By four o’clock, my attorney had filed an emergency motion to preserve all digital evidence and amend our divorce filing with property destruction and harassment. By six, Anthony was in custody.

His father called me at 6:22 p.m.
I let it ring six times before answering.
He sounded older than he ever had before. Smoke and anger had scraped his voice down to gravel.
“This is your fault,” he said.
I swiveled slowly in my office chair and watched my reflection ghost across the darkening window.
“No,” I said. “Your son climbed a fence with a gas can and a match. That part belongs to him.”
“You moved the other car.”
“Yes.”
“You set him up.”
I almost smiled.
“I protected my mother’s gift.”
His breathing turned loud in my ear.
Then, in the background, I heard Anthony’s mother crying. Not the neat, theatrical tears she used at holidays. Full, broken sobs. The kind that come when the damage finally points inward.
His father hung up.
Three days later, their attorney sent notice they intended to pursue civil damages against Anthony for the value of the destroyed minivan, loss of use, and related costs. The bank had no interest in family drama. The loan remained. The debt remained. The ash in the driveway changed nothing on paper.
The divorce hearing landed six weeks after that in DuPage County under cold fluorescent lights that flattened every face in the room. Anthony wore a navy suit that fit poorly through the shoulders. He had lost weight. The skin under his eyes looked bruised. He kept rubbing the inside of his thumb with his index finger, over and over, like he could sand the day smooth.
When the judge reviewed the footage, nobody said much.
The courtroom was too cold. Someone’s heel tapped once in the back row and stopped. Anthony stared at the table while the screen reflected orange fire against the wood paneling.
My attorney spoke quietly.
The judge asked whether I had ever encouraged damage to the vehicle.
“No, Your Honor.”
Anthony’s lawyer did not press the point.
There wasn’t much to press.
The decree finalized before Thanksgiving. I kept my retirement accounts, my bonus, and the remainder of the sale proceeds from the house after division. Ashley stayed with me full-time except for structured visitation. Anthony left the courtroom without looking in my direction.
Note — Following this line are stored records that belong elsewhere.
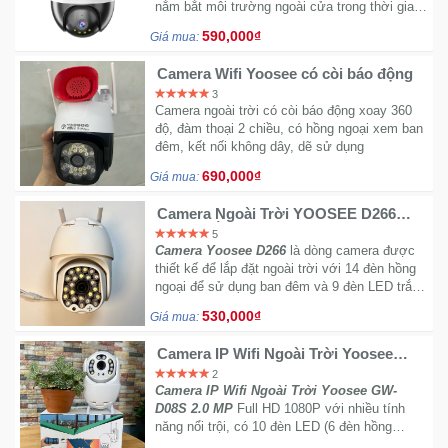
nắm bắt môi trường ngoài cửa trong thời gian
Sức
thực.
590,000₫
Khỏe
Giá mua:
-
Camera Wifi Yoosee có còi báo động
Làm
3
Đẹp
Camera ngoài trời có còi báo động xoay 360
độ, đàm thoại 2 chiều, có hồng ngoại xem ban
đêm, kết nối không dây, dẽ sử dụng
Thiết
690,000₫
Bị
Giá mua:
Y
Camera Ngoài Trời YOOSEE D266
Tế
2.0MP bắt wifi siêu khỏe
5
-
Camera Yoosee D266
là dòng camera được
Dụng
thiết kế để lắp đặt ngoài trời với 14 đèn hồng
Cụ
ngoại để sử dụng ban đêm và 9 đèn LED trắng
Massage
chiếu sáng giúp mang lại hình ảnh chất lượng
530,000₫
Giá mua:
cao camera dễ dàng tương thích với các hệ
điều hành Android, IOS, Window giúp người
Camera IP Wifi Ngoài Trời Yoosee
dùng dễ dàng quản lý.
Thể
GW-D08S 2.0 MP - Ban đêm có màu
2
Thao
sắc nét
Camera IP Wifi Ngoài Trời Yoosee GW-
-
D08S 2.0 MP
Full HD 1080P với nhiều tính
Dã
năng nổi trội, có 10 đèn LED (6 đèn hồng
Ngoại
ngoại, 4 đèn Flash) giúp cho ra hình ảnh ban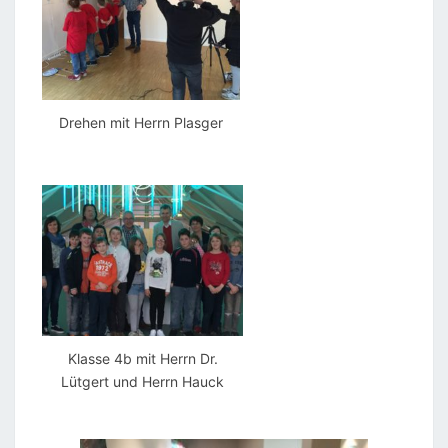
Drehen mit Herrn Plasger
Klasse 4b mit Herrn Dr.
Lütgert und Herrn Hauck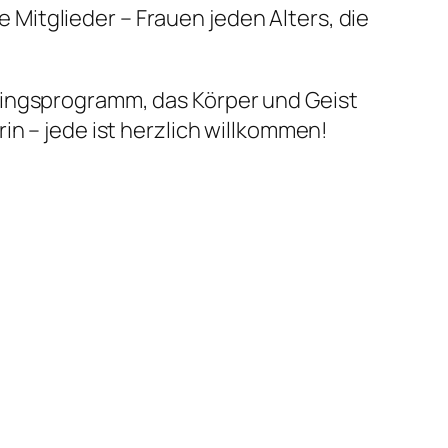
Mitglieder – Frauen jeden Alters, die
ningsprogramm, das Körper und Geist
in – jede ist herzlich willkommen!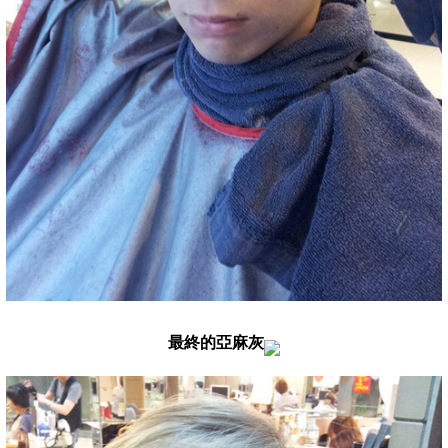
最終的亞麻灰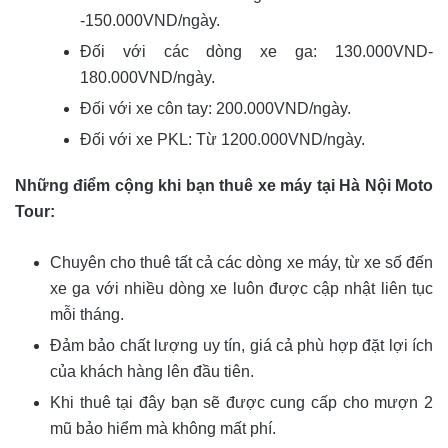
-150.000VND/ngày.
Đối với các dòng xe ga: 130.000VND-
180.000VND/ngày.
Đối với xe côn tay: 200.000VND/ngày.
Đối với xe PKL: Từ 1200.000VND/ngày.
Những điểm cộng khi bạn thuê xe máy tại Hà Nội Moto
Tour:
Chuyên cho thuê tất cả các dòng xe máy, từ xe số đến
xe ga với nhiều dòng xe luôn được cập nhật liên tục
mỗi tháng.
Đảm bảo chất lượng uy tín, giá cả phù hợp đặt lợi ích
của khách hàng lên đầu tiên.
Khi thuê tại đây bạn sẽ được cung cấp cho mượn 2
mũ bảo hiểm mà không mất phí.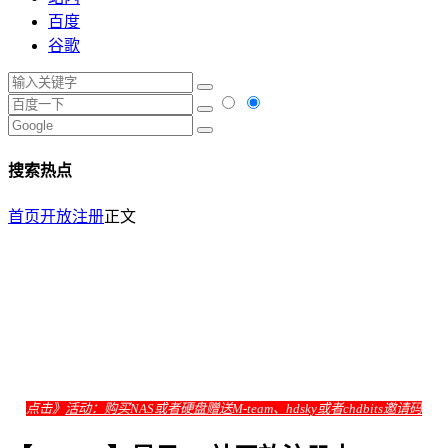
百度
谷歌
搜索热点
首页
开放注册
正文
点击》
活动：购买NAS或者硬盘赠送M-team、hdsky或者chdbits邀请码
A month later, on a dry Saturday morning with thin winter sun across the dashboard, my mother drove Ashley and me to breakfast in that SUV. The leather still smelled new. Ashley sat in the back humming to herself and kicking one sneaker lightly against the seat. My mother kept both hands at ten and two, like she was still learning the size of her own good fortune.
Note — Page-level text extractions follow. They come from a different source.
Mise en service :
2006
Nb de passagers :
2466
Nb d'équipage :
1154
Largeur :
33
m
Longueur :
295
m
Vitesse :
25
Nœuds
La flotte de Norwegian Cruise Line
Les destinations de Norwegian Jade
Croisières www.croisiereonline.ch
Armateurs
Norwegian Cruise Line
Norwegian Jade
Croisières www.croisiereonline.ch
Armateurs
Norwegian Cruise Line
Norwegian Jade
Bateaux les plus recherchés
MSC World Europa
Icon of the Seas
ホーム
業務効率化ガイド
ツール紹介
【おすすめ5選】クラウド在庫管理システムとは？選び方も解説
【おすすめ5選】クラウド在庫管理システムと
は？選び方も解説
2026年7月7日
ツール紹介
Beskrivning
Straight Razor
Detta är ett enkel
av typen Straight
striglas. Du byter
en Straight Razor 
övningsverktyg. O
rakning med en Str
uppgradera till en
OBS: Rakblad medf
We stopped at a red light near Ogden Avenue.
My mother glanced at me and smiled.
Not big. Just enough.
The kind of smile that settles instead of flashes.
In the lane beside us, a gray city bus rolled up with soot on the wheel well and an advertisement peeling at one corner. Ahead, the light shifted from red to green.
My mother touched the gas.
The SUV moved forward smooth and quiet, carrying the three of us through the intersection while the last thing Anthony ever bought with my money sat somewhere in an evidence yard, blackened to its frame, with his name still attached to every remaining dollar.